Nation/World

GOP will propose sequester changes; wary Democrats plan their own

In a last-minute bid to minimize the most painful impacts of federal spending cuts – and perhaps blame – Republicans will propose this week allowing the government to choose where to cut.

They plan to introduce proposals to allow flexibility while maintaining the overall level of cuts mandated by a 2011 law.

The proposal is in response to the Obama administration's repeated complaint that the law doesn't allow managers the flexibility to shift the reductions from such areas as teachers or programs to help female victims of violence. It's also a move to shelter the GOP from blame should the cuts cause widespread pain.

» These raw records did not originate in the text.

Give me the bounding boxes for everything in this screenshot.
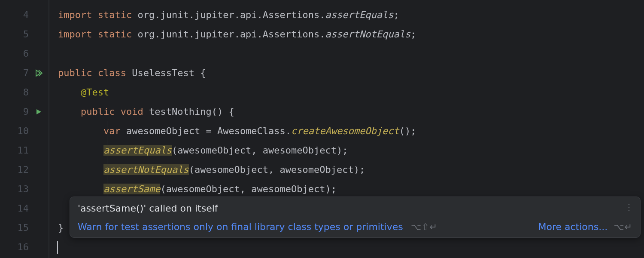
warning-method-call: assertEquals [103, 145, 172, 156]
more-vertical-icon[interactable]: ⋮ [625, 203, 633, 212]
tooltip-actions: Warn for test assertions only on final l… [78, 221, 632, 232]
indent-guide [83, 179, 83, 199]
imported-method: assertNotEquals [325, 29, 411, 40]
punct: { [228, 106, 234, 117]
line-number: 4 [7, 9, 29, 20]
keyword: import [58, 29, 92, 40]
indent-guide [83, 160, 83, 179]
class-name: UselessTest [126, 68, 200, 78]
gutter-row[interactable]: 11 [0, 141, 49, 160]
line-number: 12 [7, 164, 29, 175]
warning-method-call: assertNotEquals [103, 164, 189, 175]
identifier: awesomeObject [121, 126, 206, 136]
code-line[interactable]: import static org.junit.jupiter.api.Asse… [58, 5, 644, 25]
package-path: org.junit.jupiter.api.Assertions. [132, 29, 325, 40]
line-number: 14 [7, 203, 29, 214]
keyword: void [121, 106, 143, 117]
line-number: 8 [7, 87, 29, 98]
gutter-row[interactable]: 12 [0, 160, 49, 179]
gutter-row[interactable]: 6 [0, 44, 49, 63]
code-line[interactable]: assertNotEquals(awesomeObject, awesomeOb… [58, 160, 644, 179]
line-number: 5 [7, 29, 29, 40]
imported-method: assertEquals [325, 9, 394, 20]
keyword: class [98, 68, 126, 78]
keyword: import [58, 9, 92, 20]
punct: ; [394, 9, 399, 20]
indent-guide [83, 121, 83, 141]
inspection-title: 'assertSame()' called on itself [78, 203, 632, 214]
line-number: 9 [7, 106, 29, 117]
line-number: 11 [7, 145, 29, 156]
code-line[interactable]: public class UselessTest { [58, 63, 644, 83]
gutter-row[interactable]: 15 [0, 218, 49, 237]
keyword: static [98, 9, 132, 20]
gutter-row[interactable]: 9 [0, 102, 49, 121]
keyword: static [98, 29, 132, 40]
gutter-row[interactable]: 13 [0, 179, 49, 199]
run-test-icon[interactable] [32, 108, 45, 115]
gutter-row[interactable]: 5 [0, 25, 49, 44]
method-call: createAwesomeObject [291, 126, 399, 136]
code-line[interactable] [58, 237, 644, 257]
shortcut-hint: ⌥⇧↵ [411, 222, 437, 232]
gutter-row[interactable]: 4 [0, 5, 49, 25]
gutter: 4 5 6 7 8 9 10 11 12 13 14 15 16 [0, 0, 49, 258]
indent-guide [107, 121, 107, 141]
code-line[interactable] [58, 44, 644, 63]
shortcut-hint: ⌥↵ [614, 222, 632, 232]
gutter-row[interactable]: 10 [0, 121, 49, 141]
args: (awesomeObject, awesomeObject); [160, 184, 337, 194]
code-line[interactable]: import static org.junit.jupiter.api.Asse… [58, 25, 644, 44]
more-actions-link[interactable]: More actions... [538, 221, 608, 232]
args: (awesomeObject, awesomeObject); [189, 164, 365, 175]
code-line[interactable]: assertSame(awesomeObject, awesomeObject)… [58, 179, 644, 199]
indent-guide [107, 141, 107, 160]
args: (awesomeObject, awesomeObject); [172, 145, 348, 156]
punct: = [206, 126, 211, 136]
keyword: var [103, 126, 121, 136]
code-line[interactable]: assertEquals(awesomeObject, awesomeObjec… [58, 141, 644, 160]
indent-guide [83, 141, 83, 160]
gutter-row[interactable]: 14 [0, 199, 49, 218]
indent-guide [107, 179, 107, 199]
line-number: 6 [7, 48, 29, 59]
code-line[interactable]: public void testNothing() { [58, 102, 644, 121]
annotation: @Test [81, 87, 109, 98]
keyword: public [81, 106, 115, 117]
punct: (); [399, 126, 416, 136]
inspection-tooltip: ⋮ 'assertSame()' called on itself Warn f… [70, 197, 641, 238]
class-ref: AwesomeClass. [212, 126, 291, 136]
line-number: 13 [7, 184, 29, 194]
punct: ; [410, 29, 416, 40]
punct: } [58, 222, 64, 233]
quickfix-link[interactable]: Warn for test assertions only on final l… [78, 221, 403, 232]
punct: () [212, 106, 229, 117]
code-line[interactable]: var awesomeObject = AwesomeClass.createA… [58, 121, 644, 141]
keyword: public [58, 68, 92, 78]
warning-method-call: assertSame [103, 184, 160, 194]
indent-guide [83, 102, 83, 121]
punct: { [200, 68, 206, 78]
gutter-row[interactable]: 8 [0, 83, 49, 102]
line-number: 10 [7, 126, 29, 136]
indent-guide [107, 160, 107, 179]
method-name: testNothing [143, 106, 212, 117]
gutter-row[interactable]: 7 [0, 63, 49, 83]
code-line[interactable]: @Test [58, 83, 644, 102]
line-number: 7 [7, 68, 29, 78]
package-path: org.junit.jupiter.api.Assertions. [132, 9, 325, 20]
gutter-row[interactable]: 16 [0, 237, 49, 257]
line-number: 15 [7, 222, 29, 233]
run-class-icon[interactable] [32, 69, 45, 77]
line-number: 16 [7, 242, 29, 252]
text-cursor [57, 241, 58, 254]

"As a leader, he should want as much flexibility as he can get from Congress," said Louisiana Gov. Bobby Jindal, the chairman of the Republican Governors Association. "When did he ever go to his Cabinet secretaries, his agency heads and say, 'What would be the least painful . . . way?' "

Democrats criticized the proposal, however, saying it would lock in the overall level of cuts – $85 billion for this fiscal year and $1.2 trillion over 10 years – which they argue would hurt the economy. They'll propose smaller spending reductions supplemented by tax increases.

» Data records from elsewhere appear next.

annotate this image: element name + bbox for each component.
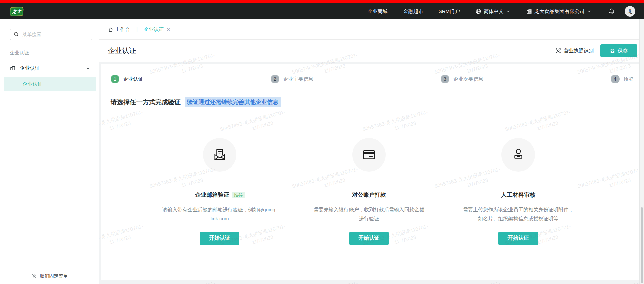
stepper-connector [149, 79, 265, 79]
verify-notice: 验证通过还需继续完善其他企业信息 [185, 97, 281, 107]
search-icon [13, 31, 19, 37]
save-button[interactable]: 保存 [600, 44, 637, 57]
home-icon [108, 27, 113, 32]
user-avatar[interactable]: 龙 [625, 6, 635, 17]
method-title-row: 人工材料审核 [454, 191, 582, 199]
tab-enterprise-cert[interactable]: 企业认证 × [144, 26, 170, 33]
save-disk-icon [610, 48, 615, 53]
navbar-links: 企业商城 金融超市 SRM门户 [368, 8, 460, 15]
sidebar-item-enterprise-cert[interactable]: 企业认证 [0, 65, 99, 72]
close-icon[interactable]: × [167, 27, 170, 32]
breadcrumb-workbench[interactable]: 工作台 [108, 26, 130, 33]
step-label: 企业主要信息 [283, 76, 313, 82]
sidebar-group-label: 企业认证 [10, 50, 99, 56]
method-card-email: 企业邮箱验证 推荐 请输入带有企业后缀的邮箱进行验证，例如@going-link… [156, 138, 283, 245]
language-switcher[interactable]: 简体中文 [475, 8, 511, 15]
stamp-icon [501, 138, 535, 172]
vertical-scrollbar[interactable] [639, 19, 644, 284]
method-title: 企业邮箱验证 [195, 191, 229, 199]
save-button-label: 保存 [618, 48, 628, 54]
step-number: 3 [441, 75, 449, 83]
top-navbar: 龙大 企业商城 金融超市 SRM门户 简体中文 龙大食品集团有限公司 [0, 3, 644, 19]
start-cert-manual-button[interactable]: 开始认证 [498, 232, 538, 245]
step-number: 4 [611, 75, 620, 83]
company-name: 龙大食品集团有限公司 [534, 8, 585, 15]
pin-off-icon [31, 274, 37, 279]
menu-search [10, 29, 92, 40]
method-description: 需要先输入银行账户，收到打款后需输入回款金额进行验证 [311, 205, 427, 223]
method-card-manual-review: 人工材料审核 需要上传您作为该企业员工的相关身份证明附件，如名片、组织架构信息或… [454, 138, 582, 245]
scan-icon [556, 48, 561, 53]
company-switcher[interactable]: 龙大食品集团有限公司 [526, 8, 592, 15]
main-content: 工作台 | 企业认证 × 企业认证 营业执照识别 [99, 19, 644, 284]
step-label: 预览 [623, 76, 633, 82]
start-cert-email-button[interactable]: 开始认证 [200, 232, 239, 245]
business-license-ocr-label: 营业执照识别 [564, 48, 594, 54]
step-number: 2 [271, 75, 279, 83]
step-label: 企业次要信息 [453, 76, 483, 82]
bank-card-icon [352, 138, 386, 172]
method-title-row: 企业邮箱验证 推荐 [156, 191, 283, 199]
sidebar-item-label: 企业认证 [20, 65, 40, 72]
sidebar-spacer [0, 91, 99, 268]
recommended-badge: 推荐 [232, 192, 245, 198]
page-title: 企业认证 [108, 46, 136, 55]
stepper-connector [489, 79, 605, 79]
method-description: 请输入带有企业后缀的邮箱进行验证，例如@going-link.com [162, 205, 277, 223]
start-cert-bank-button[interactable]: 开始认证 [349, 232, 389, 245]
email-icon [203, 138, 236, 172]
chevron-down-icon[interactable] [86, 66, 90, 71]
step-2-main-info: 2 企业主要信息 [271, 75, 313, 83]
chevron-down-icon [506, 9, 511, 14]
certification-panel: 1 企业认证 2 企业主要信息 3 企业次要信息 4 预览 [101, 64, 642, 280]
method-description: 需要上传您作为该企业员工的相关身份证明附件，如名片、组织架构信息或授权证明等 [461, 205, 576, 223]
breadcrumb: 工作台 | 企业认证 × [99, 19, 644, 40]
nav-link-finance-market[interactable]: 金融超市 [403, 8, 423, 15]
step-4-preview: 4 预览 [611, 75, 633, 83]
nav-link-enterprise-mall[interactable]: 企业商城 [368, 8, 388, 15]
sidebar: 企业认证 企业认证 企业认证 取消固定菜单 [0, 19, 99, 284]
nav-link-srm-portal[interactable]: SRM门户 [439, 8, 460, 15]
method-title: 人工材料审核 [501, 191, 535, 199]
stepper-connector [319, 79, 435, 79]
unpin-menu-label: 取消固定菜单 [40, 273, 68, 279]
globe-icon [475, 8, 481, 14]
tab-label: 企业认证 [144, 26, 164, 33]
breadcrumb-home-label: 工作台 [115, 26, 130, 33]
business-license-ocr-button[interactable]: 营业执照识别 [556, 48, 594, 54]
chevron-down-icon [587, 9, 592, 14]
breadcrumb-divider: | [136, 27, 138, 33]
unpin-menu-button[interactable]: 取消固定菜单 [0, 268, 99, 284]
method-card-bank-transfer: 对公账户打款 需要先输入银行账户，收到打款后需输入回款金额进行验证 开始认证 [305, 138, 433, 245]
step-number: 1 [111, 75, 119, 83]
language-label: 简体中文 [484, 8, 504, 15]
verification-methods: 企业邮箱验证 推荐 请输入带有企业后缀的邮箱进行验证，例如@going-link… [101, 138, 642, 245]
method-title: 对公账户打款 [352, 191, 386, 199]
wizard-stepper: 1 企业认证 2 企业主要信息 3 企业次要信息 4 预览 [101, 64, 642, 83]
red-top-bar [0, 0, 644, 3]
brand-logo: 龙大 [10, 6, 24, 16]
scrollbar-thumb[interactable] [641, 207, 643, 283]
page-actions: 营业执照识别 保存 [556, 44, 637, 57]
step-3-secondary-info: 3 企业次要信息 [441, 75, 483, 83]
menu-search-input[interactable] [10, 29, 92, 40]
method-title-row: 对公账户打款 [305, 191, 433, 199]
app-body: 企业认证 企业认证 企业认证 取消固定菜单 [0, 19, 644, 284]
step-1-enterprise-cert: 1 企业认证 [111, 75, 143, 83]
verify-heading-row: 请选择任一方式完成验证 验证通过还需继续完善其他企业信息 [111, 97, 642, 107]
building-icon [526, 9, 532, 14]
building-icon [10, 66, 15, 71]
notifications-bell-icon[interactable] [608, 8, 615, 15]
sidebar-subitem-enterprise-cert-active[interactable]: 企业认证 [4, 77, 96, 91]
verify-heading: 请选择任一方式完成验证 [111, 98, 181, 107]
step-label: 企业认证 [123, 76, 143, 82]
page-header: 企业认证 营业执照识别 保存 [99, 40, 644, 62]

"The overwhelming majority of Americans want us to compromise before our neighbors, friends and family members get pink slips or notices that they can only work for a few days a week this month," said Senate Majority Leader Harry Reid, D-Nev.

Both proposals are expected to be unsuccessful in a divided Congress, leaving lawmakers scrambling to act just days before the cuts are to start taking effect. As of Monday, the two sides were not negotiating. President Barack Obama will travel Tuesday to Newport News, Va., to talk about the impact of defense cuts.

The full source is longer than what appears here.